Could Shoreham-Wading River schools really eliminate kindergarten?

SAMANTHA BRIX PHOTO | Shoreham-Wading River superintendent Harriet Copel said Tuesday night that the district could eliminate kindergarten if forced to operate on a contingency budget.

Eliminating kindergarten is one way to bring Shoreham-Wading River School District’s budget to the contingency level if the need arises, Superintendent Harriet Copel said during a presentation at Tuesday night’s budget workshop meeting.

The district would save about $850,000 by eliminating kindergarten classes and all services provided to kindergartners, except for special education services and services for students who need Individualized Education Programs, but Dr. Copel said that’s not something she’d recommend.

“The numbers that are presented tonight are simply informational numbers,” she said. “The board will have to make some very hard decisions regarding the contingent budget.

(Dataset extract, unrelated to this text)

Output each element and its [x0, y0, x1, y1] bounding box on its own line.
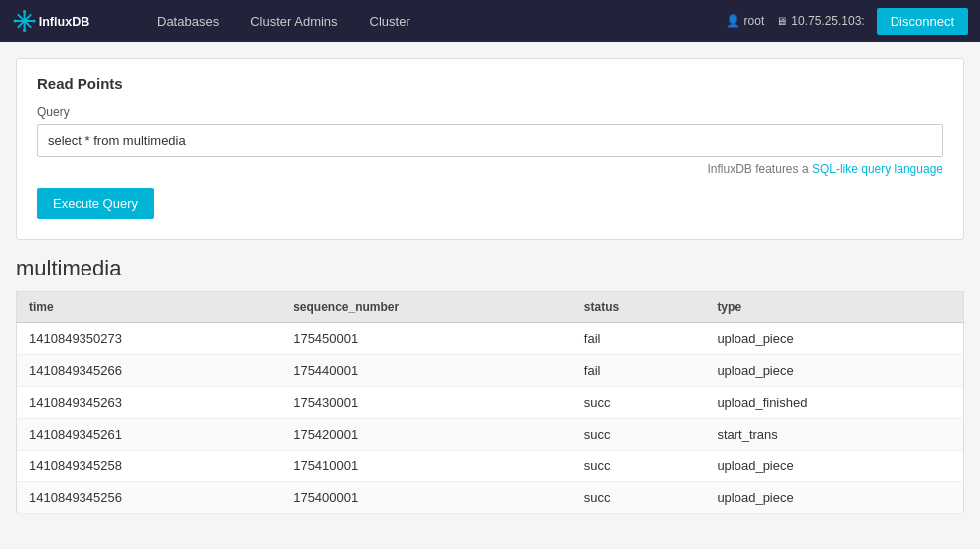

We have to talk about what’s required and what’s not required.”

The idea comes as the district, which has operated under contingency two of the past five years, needs to make up a shortfall of $985,326 in state aid proposed by Governor Andrew Cuomo.

Parentsin attendance Tuesday night voiced opposition to any notion that kindergarten classes, which aren’t mandated in New York state, could be on the chopping block.

“I don’t want to lose kindergarten,” said Jen Baumeister, of Shoreham, whose third child is entering kindergarten next school year. “I think that kindergarten teachers set the foundation.”

“I’m sure there are some families that are not going to be able to afford a private kindergarten,” she added. “Then [children] can’t go to kindergarten at all and are coming into first grade with nothing.”

Board members said they don’t want the district to lose the program either.

“I don’t think anyone on this board wants to see kindergarten not in this district,” board member Bill McGrath said after the meeting. “That flies in the face of reason.”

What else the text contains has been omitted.